In mancherlei Hinsicht steht er für die "gute alte Zeit" im Fußball. Immer betonte Egidius Braun die verbindende Kraft des Sports. Als DFB-Präsident war freilich auch sein Talent als Strippenzieher gefragt. Als "Pater Braun" spielte er die Orgel.

Autor/in:
Joachim Heinz
Egidius Braun / © Marius Becker (dpa)
Egidius Braun / © Marius Becker ( dpa )

Er selbst bezeichnete diesen Moment als "die schwärzeste Stunde meines Lebens". Am 21. Juni 1998 prügelten deutsche Hooligans bei der Fußball-WM in Frankreich den Gendarmen Daniel Nivel ins Koma.

Kurzzeitig erwog Egidius Braun, die Nationalmannschaft aus dem Turnier zu nehmen. Die Erschütterung des damaligen DFB-Präsidenten war nicht gespielt. Sein ehrliches und offenes Auftreten ist immer Brauns wohl größtes Kapital gewesen. Nun wird er 95 Jahre alt.

Doch auch die jovial-rheinische Art konnte vor allem gegen Ende von Brauns Amtszeit 2001 nur mühsam die größer werdenden Risse übertünchen, die sich zwischen Amateuren und Profis, zwischen Starkickern und dem Rest der Gesellschaft auftaten.

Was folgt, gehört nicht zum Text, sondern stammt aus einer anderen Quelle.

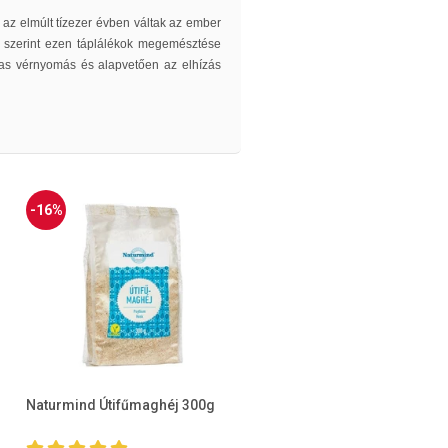
 az elmúlt tízezer évben váltak az ember
k szerint ezen táplálékok megemésztése
agas vérnyomás és alapvetően az elhízás
-16%
Naturmind Útifűmaghéj 300g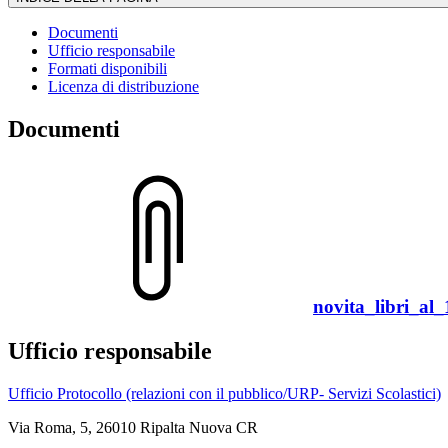
Documenti
Ufficio responsabile
Formati disponibili
Licenza di distribuzione
Documenti
novita_libri_al
Ufficio responsabile
Ufficio Protocollo (relazioni con il pubblico/URP- Servizi Scolastici)
Via Roma, 5, 26010 Ripalta Nuova CR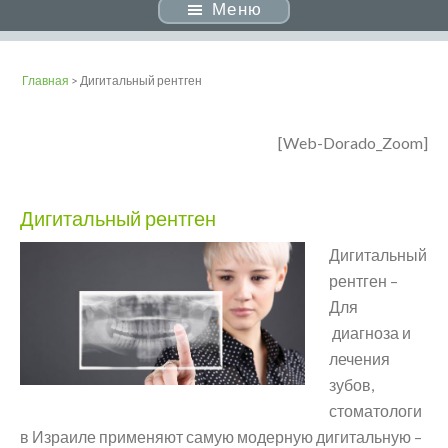
Меню
Главная
> Дигитальный рентген
[Web-Dorado_Zoom]
Дигитальный рентген
Дигитальный
рентген –
Для
диагноза и
лечения
зубов,
стоматологи
в Израиле применяют самую модерную дигитальную –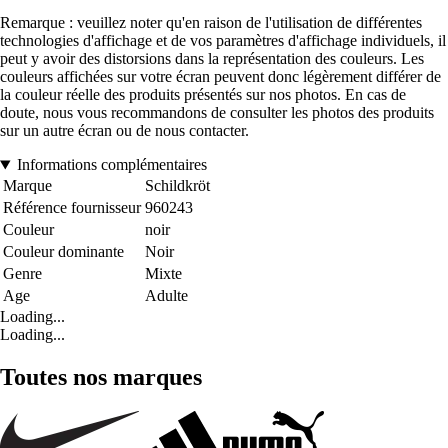
Remarque : veuillez noter qu'en raison de l'utilisation de différentes
technologies d'affichage et de vos paramètres d'affichage individuels, il
peut y avoir des distorsions dans la représentation des couleurs. Les
couleurs affichées sur votre écran peuvent donc légèrement différer de
la couleur réelle des produits présentés sur nos photos. En cas de
doute, nous vous recommandons de consulter les photos des produits
sur un autre écran ou de nous contacter.
Informations complémentaires
Marque
Schildkröt
Référence fournisseur
960243
Couleur
noir
Couleur dominante
Noir
Genre
Mixte
Age
Adulte
Loading...
Loading...
Toutes nos marques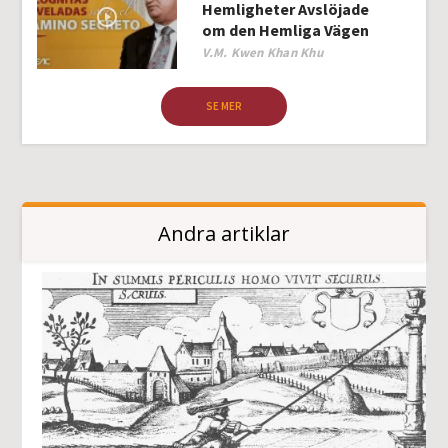
Hemligheter Avslöjade
om den Hemliga Vägen
Author
V.M. Kwen Khan Khu
SE MER
Andra artiklar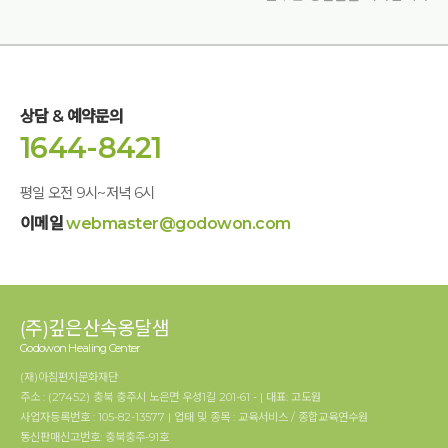
상담 & 예약문의
1644-8421
평일 오전 9시~저녁 6시
이메일
webmaster@godowon.com
(주)깊은산속옹달샘
Godowon Healing Center
(재)아침편지문화재단
주소 : (27452) 충북 충주시 노은면 우성1길 201-61 - | 대표: 고도원
사업자등록번호 : 105-82-13577 | 업태 및 종목 : 교육서비스 / 종합교육연수원
통신판매신고번호: 충북충주-91호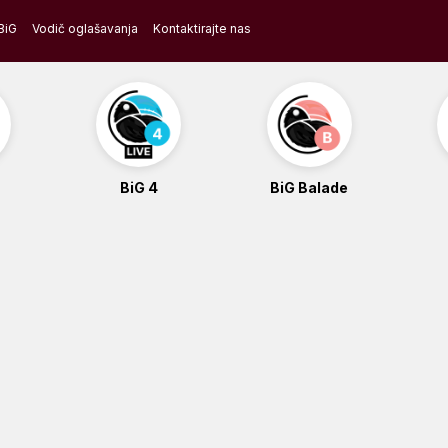
BiG
Vodič oglašavanja
Kontaktirajte nas
BiG 4
BiG Balade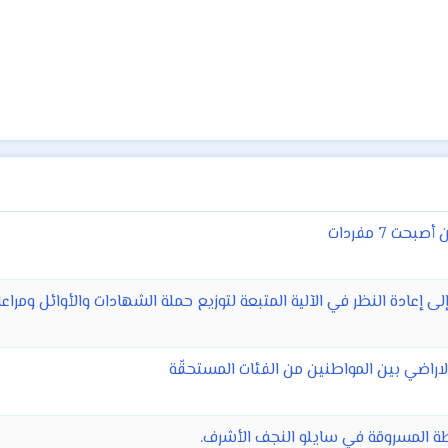
ت 7 مفردات
إلى إعادة النظر في الآلية المتبعة لتوزيع حملة الشهادات والأوائل ومرا
اضي بين المواطنين من الفئات المستحقّة
طة المسروقة في سايلو النجف الأشرف.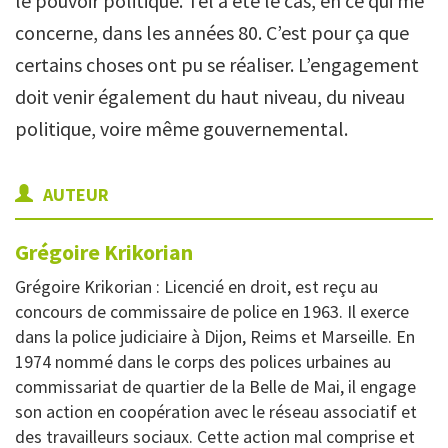
le pouvoir politique. Tel a été le cas, en ce qui me
concerne, dans les années 80. C’est pour ça que
certains choses ont pu se réaliser. L’engagement
doit venir également du haut niveau, du niveau
politique, voire même gouvernemental.
AUTEUR
Grégoire
Krikorian
Grégoire Krikorian : Licencié en droit, est reçu au
concours de commissaire de police en 1963. Il exerce
dans la police judiciaire à Dijon, Reims et Marseille. En
1974 nommé dans le corps des polices urbaines au
commissariat de quartier de la Belle de Mai, il engage
son action en coopération avec le réseau associatif et
des travailleurs sociaux. Cette action mal comprise et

Schon 1997 zeigte er sich im Interview der Katholischen Nachrichten-Agentur (KNA) nachdenklich angesichts explodierender Gehälter für Bundesligaspieler, meinte jedoch lapidar: "Das ist eben der Markt."

Zweite Karriere als Fußballfunktionär

Längst hat die Kommerzialisierung des Fußballs groteske Ausmaße erreicht, finden Weltmeisterschaften kurz vor Weihnachten statt, werden von der Fifa abwärts bis zu den nationalen Verbänden wie dem DFB immer neue Fälle von Misswirtschaft und Korruption bekannt. Als Braun, geboren am 27. Februar 1925 in Stolberg bei Aachen, die Begeisterung für den Ballsport entdeckte, lag das alles freilich noch in ferner Zukunft. Beim SV Breinig 1910 erlernte er "den geraden Schuss und den klassischen Kopfball", wie es in seiner Biografie auf der DFB-Homepage heißt.

Der Zweite Weltkrieg bedeutete für Braun wie für viele Deutsche eine Zäsur. Nach dem Abitur 1943 zum Kriegsdienst eingezogen, kam er in Gefangenschaft - und baute sich nach seiner Freilassung 1946 mit der Firma "Kartoffel Braun" eine Existenz als selbstständiger Unternehmer auf. Anfang der 70er Jahre begann seine zweite Karriere als Fußballfunktionär, kurz nachdem ein handfester Skandal um verschobene Spiele und Schmiergeldzahlungen in Millionenhöhe die Bundesliga erschüttert hatte.

Braun arbeitete 1972 in den DFB-Kommissionen "Neuordnung des Spielsystems" und "Steuern und Wirtschaft" mit; im Jahr darauf wurde er Präsident des einflussreichen Fußballverbandes Mittelrhein. Braun, ab 1977 DFB-Schatzmeister, ab 1992 Präsident des weltweit größten Einzelsportverbandes, erlebte Höhen und Tiefen des Fußballs: vom Gewinn der WM 1990 bis hin zum frühen Ausscheiden vier Jahre später in den USA.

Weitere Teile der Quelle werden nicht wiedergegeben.